Siemens Looking to Be Malaysia’s Key Towards Digital Transformations
Malaysia is now at a crossroads, not a literal one obviously; a metaphorical, digital one to be more specific. It is a growing digital hub after all with many potential growth avenues. It is a land full of opportunities as they say, a potential gold mine.
The perceived potential though is not without its bases. Malaysia is technically the literal center of South East Asia. The country also has some of the biggest and advanced data centers in the region. That is also why plenty of multinational companies has their digital data pass through Malaysia or choose to house their big data in Malaysia compared to everywhere else in the region. With that said the country is actually primed for a digital transformation; it has the infrastructure to support it. In that light Malaysia has launched a Transformasi Nasional 50 (TN50) initiative looking to drive Malaysia forwards into the future. On of the programs in the TN50 is for a digital transformation of Malaysia. This is where Siemens come in.
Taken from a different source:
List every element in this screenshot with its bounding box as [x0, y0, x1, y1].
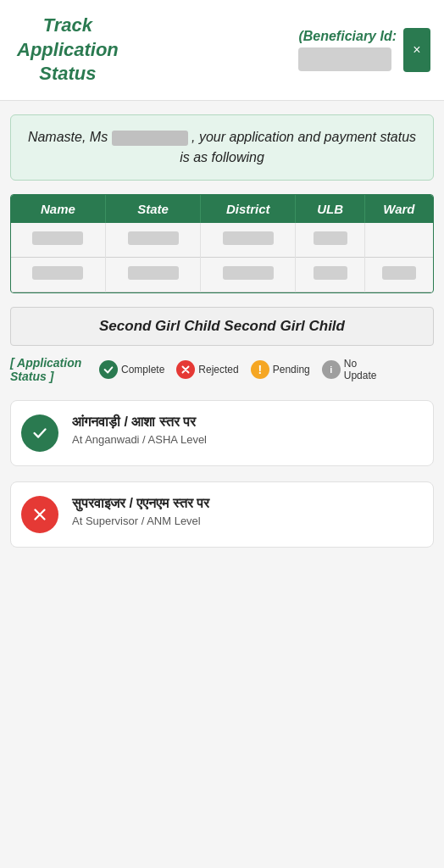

Siemens is a household name in the telecommunication solutions industry. We know them as a huge telecommunication solution company but they are much more than that. In fact the German based organisation has over 165 years of history in electronics and the technology industry. They have been actively shaping plenty of nations through their involvement in digital transformations. So being one of the biggest players industry, building its name on successful digital transformations; TN50 is an opportunity that Siemens cannot miss.
Siemens is already a huge partner in Malaysia’s moving forward plans. They have implemented the Industrie 4.0, Smart Grid and Remote Monitoring for Malaysia’s energy and power management, and the driverless sets for the new MRT and LRT trains. For TN50 though Siemens proposes to do more for Malaysia.
For starters, Siemens is proposing the use and development of Mindsphere; a cloud initiative that allows an organisation remote control of any digitally equipped infrastructure. That would centralise everything from power management, security, maintenance monitoring, and data storage. It could also remotely connect all data collected from each infrastructure and make it accessible anywhere by the right people at the right time.
Taking example of established cryptocurrency like BitCoin as well Siemens also aims to develop a blockchain type application for Malaysia. They have successfully implemented the blockchain management program for Brooklyn’s power management services. Since they have implemented smart grip for Malacca, Malaysia; they do not see any downsides to why blockchain management systems will not work for TN50. In essence blockchain refers to an automated regulator of any sort of software based items; Bitcoin is a good example of a successful blockchain management. Its purpose is to ensure efficiency and effectiveness across whatever chain it manages based on data provided to the system. In some sense, there are plenty that blockchain management can do for Malaysia.
Another thing that Siemens wishes to do for Malaysia’s TN50 vision is the application of digital twins. This is not a new thing to be fair; digital twin refers to computer generated models that serves as a digital benchmark and test subject. If you cannot imagine this, picture a Formula 1 car that is designed from the ground up. Testing on every single equipment are expensive, wind-tunnels are also very expensive to run. Before they start with real-word testing and application they generate computer models on CAD programs and run digital simulations on them to analyse how they might perform in different situations before being built and subjected to real-world application and testing. In that sense Siemens is looking to build Malaysia with digital models first, all testing of the planned infrastructure can be done digitally saving plenty of costs. Any troubleshooting also can be done on the spot without halting production and construction. This also reduces downtime and project duration.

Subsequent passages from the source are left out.